Retrieve every line from the records in which the word "Center" occurs.

# # # # #

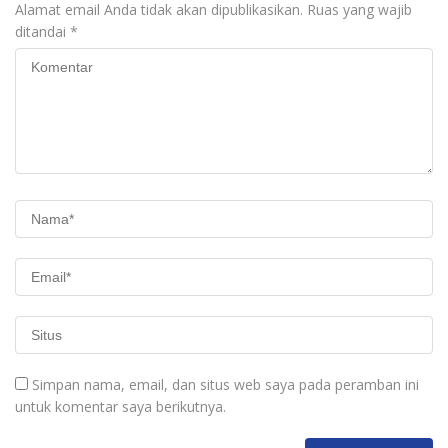
Alamat email Anda tidak akan dipublikasikan.
Ruas yang wajib
ditandai
*
Simpan nama, email, dan situs web saya pada peramban ini
untuk komentar saya berikutnya.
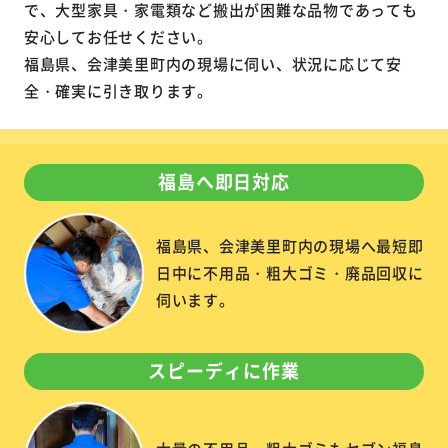
で、大型家具・家電類など搬出が困難な品物であっても
安心してお任せください。
福島県、会津美里町内の現場に伺い、状況に応じて安
全・確実に引き取ります。
福島へ即日対応
福島県、会津美里町内の現場へ最短即
日中に不用品・粗大ゴミ・廃品回収に
伺います。
スピーディに作業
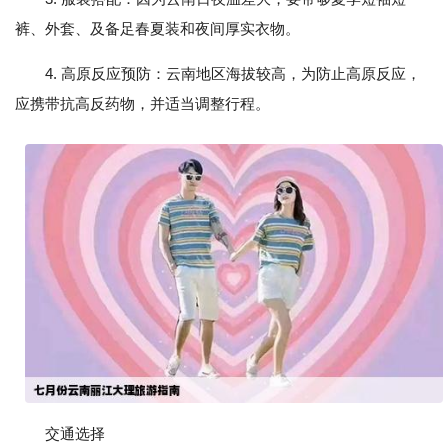
裤、外套、及备足春夏装和夜间厚实衣物。
4. 高原反应预防：云南地区海拔较高，为防止高原反应，
应携带抗高反药物，并适当调整行程。
交通选择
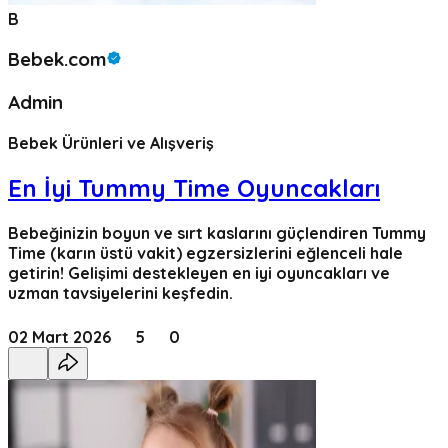
B
Bebek.com
Admin
Bebek Ürünleri ve Alışveriş
En İyi Tummy Time Oyuncakları
Bebeğinizin boyun ve sırt kaslarını güçlendiren Tummy
Time (karın üstü vakit) egzersizlerini eğlenceli hale
getirin! Gelişimi destekleyen en iyi oyuncakları ve
uzman tavsiyelerini keşfedin.
02 Mart 2026
5
0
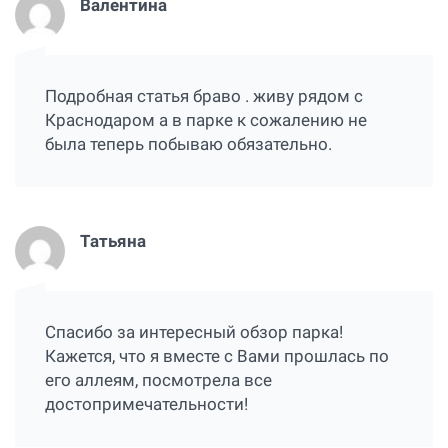
Валентина
Подробная статья браво . живу рядом с
Краснодаром а в парке к сожалению не
была теперь побываю обязательно.
Татьяна
Спасибо за интересный обзор парка!
Кажется, что я вместе с Вами прошлась по
его аллеям, посмотрела все
достопримечательности!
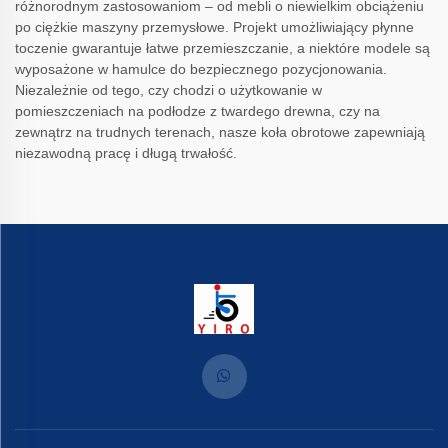
różnorodnym zastosowaniom – od mebli o niewielkim obciążeniu
po ciężkie maszyny przemysłowe. Projekt umożliwiający płynne
toczenie gwarantuje łatwe przemieszczanie, a niektóre modele są
wyposażone w hamulce do bezpiecznego pozycjonowania.
Niezależnie od tego, czy chodzi o użytkowanie w
pomieszczeniach na podłodze z twardego drewna, czy na
zewnątrz na trudnych terenach, nasze koła obrotowe zapewniają
niezawodną pracę i długą trwałość.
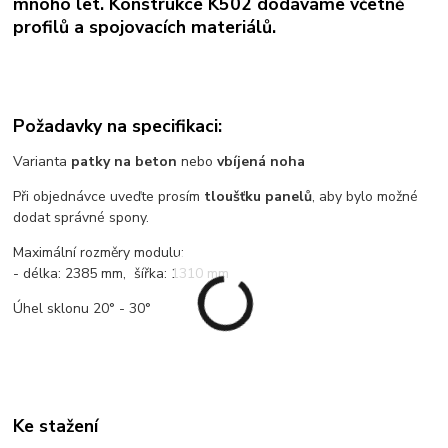
mnoho let. Konstrukce K502 dodáváme včetně
profilů a spojovacích materiálů.
Požadavky na specifikaci:
Varianta
patky na beton
nebo
vbíjená noha
Při objednávce uveďte prosím
tloušťku panelů
, aby bylo možné
dodat správné spony.
Maximální rozměry modulu:
- délka: 2385 mm, šířka: 1310 mm
Úhel sklonu 20° - 30°
Ke stažení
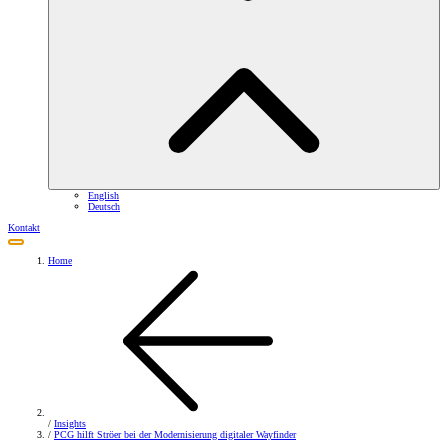
English
Deutsch
Kontakt
Home
/
Insights
/
PCG hilft Ströer bei der Modernisierung digitaler Wayfinder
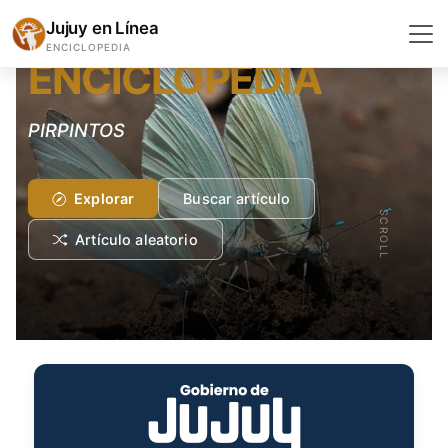
COMIDAS Y BEBIDAS
Jujuy en Línea
ENCICLOPEDIA
ENCICLOPEDIA
ANCHI
Explorar
Buscar artículo
SCROLL
Artículo aleatorio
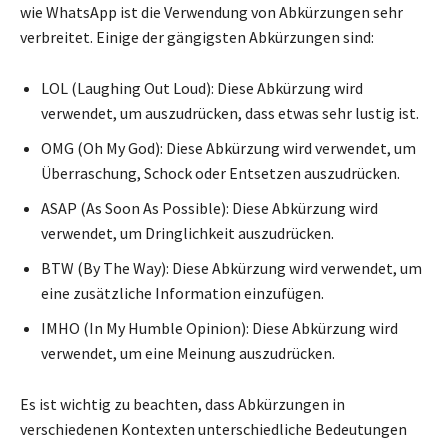
wie WhatsApp ist die Verwendung von Abkürzungen sehr
verbreitet. Einige der gängigsten Abkürzungen sind:
LOL (Laughing Out Loud): Diese Abkürzung wird
verwendet, um auszudrücken, dass etwas sehr lustig ist.
OMG (Oh My God): Diese Abkürzung wird verwendet, um
Überraschung, Schock oder Entsetzen auszudrücken.
ASAP (As Soon As Possible): Diese Abkürzung wird
verwendet, um Dringlichkeit auszudrücken.
BTW (By The Way): Diese Abkürzung wird verwendet, um
eine zusätzliche Information einzufügen.
IMHO (In My Humble Opinion): Diese Abkürzung wird
verwendet, um eine Meinung auszudrücken.
Es ist wichtig zu beachten, dass Abkürzungen in
verschiedenen Kontexten unterschiedliche Bedeutungen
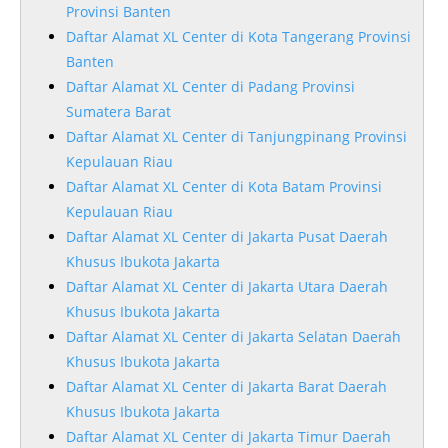
Provinsi Banten
Daftar Alamat XL Center di Kota Tangerang Provinsi
Banten
Daftar Alamat XL Center di Padang Provinsi
Sumatera Barat
Daftar Alamat XL Center di Tanjungpinang Provinsi
Kepulauan Riau
Daftar Alamat XL Center di Kota Batam Provinsi
Kepulauan Riau
Daftar Alamat XL Center di Jakarta Pusat Daerah
Khusus Ibukota Jakarta
Daftar Alamat XL Center di Jakarta Utara Daerah
Khusus Ibukota Jakarta
Daftar Alamat XL Center di Jakarta Selatan Daerah
Khusus Ibukota Jakarta
Daftar Alamat XL Center di Jakarta Barat Daerah
Khusus Ibukota Jakarta
Daftar Alamat XL Center di Jakarta Timur Daerah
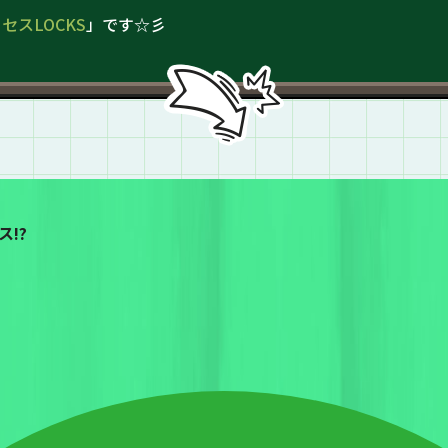
ミセスLOCKS
」です☆彡
!?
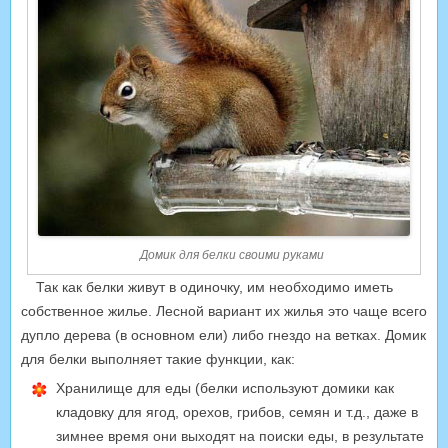
Домик для белки своими руками
Так как белки живут в одиночку, им необходимо иметь
собственное жилье. Лесной вариант их жилья это чаще всего
дупло дерева (в основном ели) либо гнездо на ветках. Домик
для белки выполняет такие функции, как:
Хранилище для еды (белки используют домики как
кладовку для ягод, орехов, грибов, семян и т.д., даже в
зимнее время они выходят на поиски еды, в результате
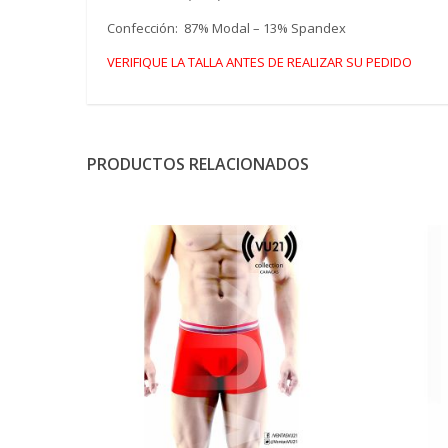
Confección: 87% Modal – 13% Spandex
VERIFIQUE LA TALLA ANTES DE REALIZAR SU PEDIDO
PRODUCTOS RELACIONADOS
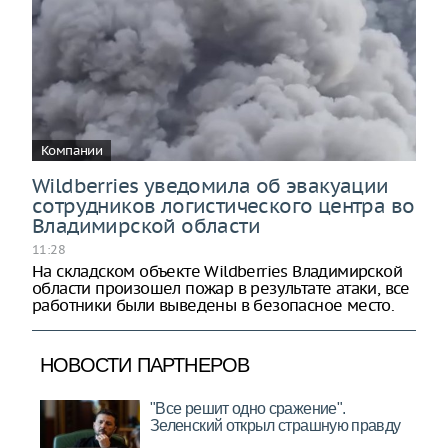
Компании
Wildberries уведомила об эвакуации
сотрудников логистического центра во
Владимирской области
11:28
На складском объекте Wildberries Владимирской
области произошел пожар в результате атаки, все
работники были выведены в безопасное место.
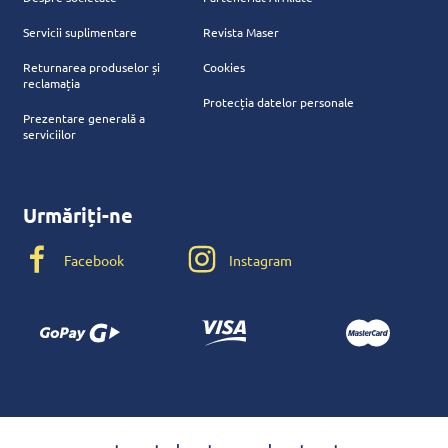
Servicii suplimentare
Revista Maser
Returnarea produselor și
Cookies
reclamația
Protecția datelor personale
Prezentare generală a
serviciilor
Urmăriți-ne
Facebook
Instagram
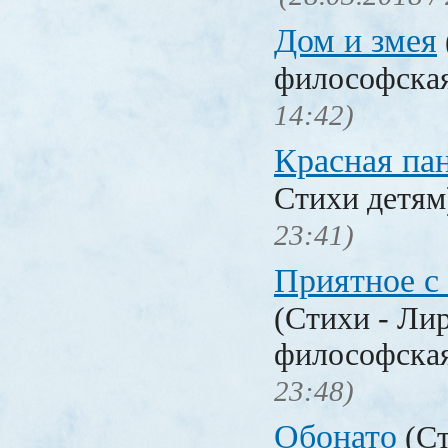
Дом и змея
философска
14:42)
Красная па
Стихи детя
23:41)
Приятное с
(Стихи - Ли
философска
23:48)
Обонато
(Ст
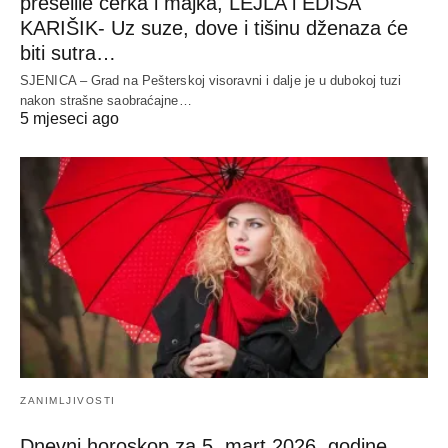
preselile ćerka i majka, LEJLA i EDISA
KARIŠIK- Uz suze, dove i tišinu dženaza će
biti sutra…
SJENICA – Grad na Pešterskoj visoravni i dalje je u dubokoj tuzi
nakon strašne saobraćajne…
5 mjeseci ago
ZANIMLJIVOSTI
Dnevni horoskop za 5. mart 2026. godine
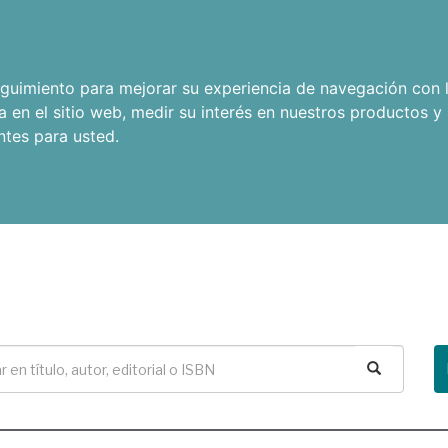
seguimiento para mejorar su experiencia de navegación con l
a en el sitio web
,
medir su interés en nuestros productos y 
ntes para usted
.
Buscar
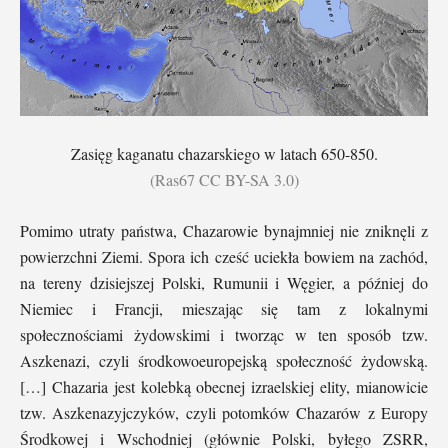
Zasięg kaganatu chazarskiego w latach 650-850.
(Ras67 CC BY-SA 3.0)
Pomimo utraty państwa, Chazarowie bynajmniej nie zniknęli z
powierzchni Ziemi. Spora ich cześć uciekła bowiem na zachód,
na tereny dzisiejszej Polski, Rumunii i Węgier, a później do
Niemiec i Francji, mieszając się tam z lokalnymi
społecznościami żydowskimi i tworząc w ten sposób tzw.
Aszkenazi, czyli środkowoeuropejską społeczność żydowską.
[…] Chazaria jest kolebką obecnej izraelskiej elity, mianowicie
tzw. Aszkenazyjczyków, czyli potomków Chazarów z Europy
Środkowej i Wschodniej (głównie Polski, byłego ZSRR,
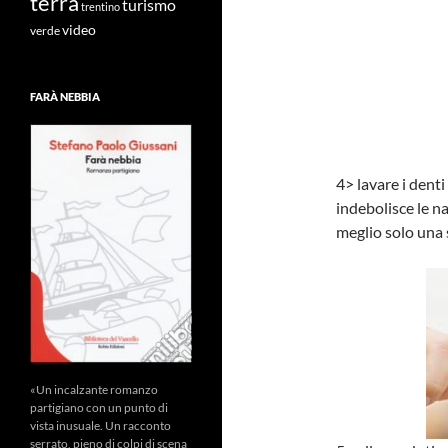
terra
turismo
trentino
video
verde
FARÀ NEBBIA
4> lavare i dent
indebolisce le na
meglio solo una
«Un incalzante romanzo
partigiano con un punto di
vista inusuale. Un racconto
serrato, pieno di colpi di scena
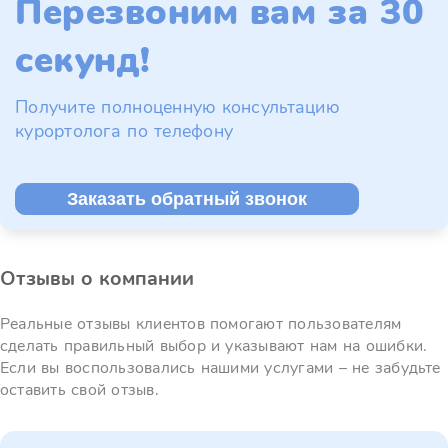
Перезвоним вам за 30
секунд!
Получите полноценную консультацию
курортолога по телефону
Заказать обратный звонок
Отзывы о компании
Реальные отзывы клиентов помогают пользователям
сделать правильный выбор и указывают нам на ошибки.
Если вы воспользовались нашими услугами – не забудьте
оставить свой отзыв.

# # # # #

**Exercise answer:**
Daftar Alamat XL Center di Kota Tangerang Provinsi
Daftar Alamat XL Center di Padang Provinsi
Daftar Alamat XL Center di Tanjungpinang Provinsi
Daftar Alamat XL Center di Kota Batam Provinsi
Daftar Alamat XL Center di Jakarta Pusat Daerah
Daftar Alamat XL Center di Jakarta Utara Daerah
Daftar Alamat XL Center di Jakarta Selatan Daerah
Daftar Alamat XL Center di Jakarta Barat Daerah
Daftar Alamat XL Center di Jakarta Timur Daerah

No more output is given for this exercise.